• _Task item_:
Which of the lines below include the word "profile"? Pull each one out.
** Data in this exercise follows **
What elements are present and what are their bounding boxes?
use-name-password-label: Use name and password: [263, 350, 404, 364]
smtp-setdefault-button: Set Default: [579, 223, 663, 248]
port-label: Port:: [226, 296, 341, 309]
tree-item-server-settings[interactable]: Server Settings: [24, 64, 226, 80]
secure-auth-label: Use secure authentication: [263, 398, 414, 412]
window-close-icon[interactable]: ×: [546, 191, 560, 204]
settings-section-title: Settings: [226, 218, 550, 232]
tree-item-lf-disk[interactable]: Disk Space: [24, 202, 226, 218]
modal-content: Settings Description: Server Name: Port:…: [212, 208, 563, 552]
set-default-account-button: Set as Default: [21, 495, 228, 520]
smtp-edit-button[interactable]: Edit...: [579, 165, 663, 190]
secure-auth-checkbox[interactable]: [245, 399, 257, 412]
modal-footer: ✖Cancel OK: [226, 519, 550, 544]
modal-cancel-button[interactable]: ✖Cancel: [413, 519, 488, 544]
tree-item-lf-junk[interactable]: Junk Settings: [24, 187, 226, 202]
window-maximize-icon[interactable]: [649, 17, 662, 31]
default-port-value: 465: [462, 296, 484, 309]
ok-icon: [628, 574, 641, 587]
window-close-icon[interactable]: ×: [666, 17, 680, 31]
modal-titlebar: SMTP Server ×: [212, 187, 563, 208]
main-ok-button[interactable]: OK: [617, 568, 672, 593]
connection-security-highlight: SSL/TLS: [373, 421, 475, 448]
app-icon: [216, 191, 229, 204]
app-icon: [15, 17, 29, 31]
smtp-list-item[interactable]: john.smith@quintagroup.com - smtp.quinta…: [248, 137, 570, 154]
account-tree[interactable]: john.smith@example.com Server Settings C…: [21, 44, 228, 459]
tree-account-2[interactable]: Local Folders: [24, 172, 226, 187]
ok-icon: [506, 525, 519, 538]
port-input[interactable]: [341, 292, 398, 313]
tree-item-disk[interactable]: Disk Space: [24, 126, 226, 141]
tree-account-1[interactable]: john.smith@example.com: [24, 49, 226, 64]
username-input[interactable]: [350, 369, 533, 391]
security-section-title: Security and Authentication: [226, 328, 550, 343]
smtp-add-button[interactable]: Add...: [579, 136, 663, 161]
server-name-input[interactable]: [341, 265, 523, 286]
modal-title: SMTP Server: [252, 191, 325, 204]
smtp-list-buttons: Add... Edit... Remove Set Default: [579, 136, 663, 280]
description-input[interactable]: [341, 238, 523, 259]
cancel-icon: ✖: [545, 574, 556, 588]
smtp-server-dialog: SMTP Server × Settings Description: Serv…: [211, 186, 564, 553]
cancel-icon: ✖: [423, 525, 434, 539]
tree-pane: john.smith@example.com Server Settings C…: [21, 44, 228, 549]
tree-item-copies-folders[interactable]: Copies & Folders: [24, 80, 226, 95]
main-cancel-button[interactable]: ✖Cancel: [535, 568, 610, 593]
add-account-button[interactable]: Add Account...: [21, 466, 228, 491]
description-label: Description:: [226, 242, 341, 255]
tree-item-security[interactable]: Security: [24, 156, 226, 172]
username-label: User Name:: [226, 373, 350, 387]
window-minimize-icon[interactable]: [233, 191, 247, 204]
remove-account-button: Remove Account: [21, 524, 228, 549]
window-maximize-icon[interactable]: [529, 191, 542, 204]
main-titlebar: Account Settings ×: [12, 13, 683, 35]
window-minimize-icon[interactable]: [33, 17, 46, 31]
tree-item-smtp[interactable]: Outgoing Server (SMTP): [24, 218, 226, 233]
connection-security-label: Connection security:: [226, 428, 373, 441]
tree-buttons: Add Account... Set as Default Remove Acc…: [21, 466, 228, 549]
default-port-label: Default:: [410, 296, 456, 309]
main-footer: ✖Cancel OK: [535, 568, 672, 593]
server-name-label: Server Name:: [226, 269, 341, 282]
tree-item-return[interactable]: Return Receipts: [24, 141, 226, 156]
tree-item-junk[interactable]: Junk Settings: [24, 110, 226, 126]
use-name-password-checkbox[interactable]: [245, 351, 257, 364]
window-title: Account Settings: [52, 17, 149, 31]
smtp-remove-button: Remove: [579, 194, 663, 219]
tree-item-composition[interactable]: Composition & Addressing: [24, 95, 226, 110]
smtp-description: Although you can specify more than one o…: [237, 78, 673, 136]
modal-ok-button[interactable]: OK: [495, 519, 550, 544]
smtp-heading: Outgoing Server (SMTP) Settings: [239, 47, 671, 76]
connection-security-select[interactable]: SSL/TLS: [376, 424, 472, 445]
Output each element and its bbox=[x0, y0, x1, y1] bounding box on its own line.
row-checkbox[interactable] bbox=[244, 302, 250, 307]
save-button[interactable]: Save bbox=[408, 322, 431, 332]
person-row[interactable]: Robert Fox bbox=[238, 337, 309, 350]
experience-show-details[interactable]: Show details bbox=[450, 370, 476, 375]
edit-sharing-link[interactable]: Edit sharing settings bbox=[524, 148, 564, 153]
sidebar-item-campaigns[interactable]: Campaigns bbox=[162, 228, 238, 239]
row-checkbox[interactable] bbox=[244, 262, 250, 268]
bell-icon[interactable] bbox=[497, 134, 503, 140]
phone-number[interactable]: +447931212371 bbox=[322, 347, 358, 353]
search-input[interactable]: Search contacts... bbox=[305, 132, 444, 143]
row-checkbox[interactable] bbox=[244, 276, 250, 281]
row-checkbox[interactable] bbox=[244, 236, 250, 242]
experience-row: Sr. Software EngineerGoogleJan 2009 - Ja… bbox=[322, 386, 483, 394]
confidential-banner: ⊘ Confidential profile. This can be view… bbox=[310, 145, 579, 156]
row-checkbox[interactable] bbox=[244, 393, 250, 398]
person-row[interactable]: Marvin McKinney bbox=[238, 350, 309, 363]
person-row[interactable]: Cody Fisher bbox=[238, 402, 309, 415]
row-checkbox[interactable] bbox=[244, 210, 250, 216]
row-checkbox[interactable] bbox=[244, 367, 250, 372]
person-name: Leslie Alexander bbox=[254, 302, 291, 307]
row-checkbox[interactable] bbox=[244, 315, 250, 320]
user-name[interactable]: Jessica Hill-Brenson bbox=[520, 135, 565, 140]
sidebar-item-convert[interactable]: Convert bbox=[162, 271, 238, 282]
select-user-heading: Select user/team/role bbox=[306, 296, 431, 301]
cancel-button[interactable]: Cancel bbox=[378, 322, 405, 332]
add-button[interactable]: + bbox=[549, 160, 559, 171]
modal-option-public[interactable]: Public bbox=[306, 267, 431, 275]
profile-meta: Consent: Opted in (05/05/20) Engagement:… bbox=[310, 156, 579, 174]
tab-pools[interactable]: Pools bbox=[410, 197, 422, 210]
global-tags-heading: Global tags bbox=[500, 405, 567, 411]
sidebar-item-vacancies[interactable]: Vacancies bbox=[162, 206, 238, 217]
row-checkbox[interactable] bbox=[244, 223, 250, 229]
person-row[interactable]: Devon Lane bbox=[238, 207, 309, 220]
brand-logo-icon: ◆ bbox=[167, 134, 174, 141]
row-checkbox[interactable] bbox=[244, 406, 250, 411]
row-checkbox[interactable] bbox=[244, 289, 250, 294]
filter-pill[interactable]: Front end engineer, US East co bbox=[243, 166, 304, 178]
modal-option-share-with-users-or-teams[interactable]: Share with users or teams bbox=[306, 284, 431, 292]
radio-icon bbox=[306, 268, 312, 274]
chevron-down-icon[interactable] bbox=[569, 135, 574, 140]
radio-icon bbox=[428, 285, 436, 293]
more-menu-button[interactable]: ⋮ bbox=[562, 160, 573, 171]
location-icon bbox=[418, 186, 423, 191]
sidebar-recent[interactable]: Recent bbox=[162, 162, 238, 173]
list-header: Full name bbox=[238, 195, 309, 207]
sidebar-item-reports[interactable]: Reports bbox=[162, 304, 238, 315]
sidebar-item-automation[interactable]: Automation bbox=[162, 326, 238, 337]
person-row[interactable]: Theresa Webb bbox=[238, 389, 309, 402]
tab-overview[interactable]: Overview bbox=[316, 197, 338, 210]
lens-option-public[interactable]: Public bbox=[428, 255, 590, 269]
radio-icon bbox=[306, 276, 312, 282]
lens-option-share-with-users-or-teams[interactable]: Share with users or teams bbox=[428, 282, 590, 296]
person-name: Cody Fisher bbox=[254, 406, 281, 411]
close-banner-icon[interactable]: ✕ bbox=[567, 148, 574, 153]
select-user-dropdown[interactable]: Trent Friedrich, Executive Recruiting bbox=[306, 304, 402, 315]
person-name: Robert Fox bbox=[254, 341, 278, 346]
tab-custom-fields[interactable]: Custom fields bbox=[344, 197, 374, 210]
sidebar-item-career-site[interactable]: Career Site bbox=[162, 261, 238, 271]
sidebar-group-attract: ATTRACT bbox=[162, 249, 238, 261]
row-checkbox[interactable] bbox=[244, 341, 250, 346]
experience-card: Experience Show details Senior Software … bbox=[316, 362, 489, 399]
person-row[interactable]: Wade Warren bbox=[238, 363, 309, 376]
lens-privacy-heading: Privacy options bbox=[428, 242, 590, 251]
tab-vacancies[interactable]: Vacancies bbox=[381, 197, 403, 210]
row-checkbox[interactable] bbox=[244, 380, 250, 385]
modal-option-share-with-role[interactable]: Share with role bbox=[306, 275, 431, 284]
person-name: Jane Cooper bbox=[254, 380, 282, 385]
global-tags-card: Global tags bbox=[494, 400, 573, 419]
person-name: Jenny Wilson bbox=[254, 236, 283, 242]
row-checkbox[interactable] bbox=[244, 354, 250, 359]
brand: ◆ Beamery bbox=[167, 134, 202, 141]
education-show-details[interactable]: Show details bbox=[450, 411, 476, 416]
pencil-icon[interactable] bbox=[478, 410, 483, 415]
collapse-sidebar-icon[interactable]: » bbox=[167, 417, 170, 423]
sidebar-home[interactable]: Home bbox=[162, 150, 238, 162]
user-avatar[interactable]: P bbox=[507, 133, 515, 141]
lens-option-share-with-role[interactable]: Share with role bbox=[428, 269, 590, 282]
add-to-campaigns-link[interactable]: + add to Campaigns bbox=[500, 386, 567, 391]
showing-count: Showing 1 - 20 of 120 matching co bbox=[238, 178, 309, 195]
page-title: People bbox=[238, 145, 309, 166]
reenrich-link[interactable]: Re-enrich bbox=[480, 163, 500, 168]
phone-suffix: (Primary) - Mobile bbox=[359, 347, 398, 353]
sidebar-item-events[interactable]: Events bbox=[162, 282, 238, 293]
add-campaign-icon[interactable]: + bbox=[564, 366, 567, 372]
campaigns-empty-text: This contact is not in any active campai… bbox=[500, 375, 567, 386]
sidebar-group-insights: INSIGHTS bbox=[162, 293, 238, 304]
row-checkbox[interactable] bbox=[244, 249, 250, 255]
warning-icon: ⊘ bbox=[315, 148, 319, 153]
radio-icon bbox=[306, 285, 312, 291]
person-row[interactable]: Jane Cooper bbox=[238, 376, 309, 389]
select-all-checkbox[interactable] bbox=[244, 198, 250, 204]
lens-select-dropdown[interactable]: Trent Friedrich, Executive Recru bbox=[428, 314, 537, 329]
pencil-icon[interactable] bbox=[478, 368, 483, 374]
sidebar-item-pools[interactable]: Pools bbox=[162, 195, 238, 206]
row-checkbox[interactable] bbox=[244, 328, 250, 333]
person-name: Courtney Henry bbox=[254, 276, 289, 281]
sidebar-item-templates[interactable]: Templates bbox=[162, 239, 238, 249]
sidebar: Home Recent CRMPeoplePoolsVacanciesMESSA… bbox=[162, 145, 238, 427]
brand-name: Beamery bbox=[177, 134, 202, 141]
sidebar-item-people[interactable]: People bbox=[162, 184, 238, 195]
** End of Data in this exercise **
• _Result for this exercise_:
confidential-banner: ⊘ Confidential profile. This can be view… bbox=[310, 145, 579, 156]
profile-meta: Consent: Opted in (05/05/20) Engagement:… bbox=[310, 156, 579, 174]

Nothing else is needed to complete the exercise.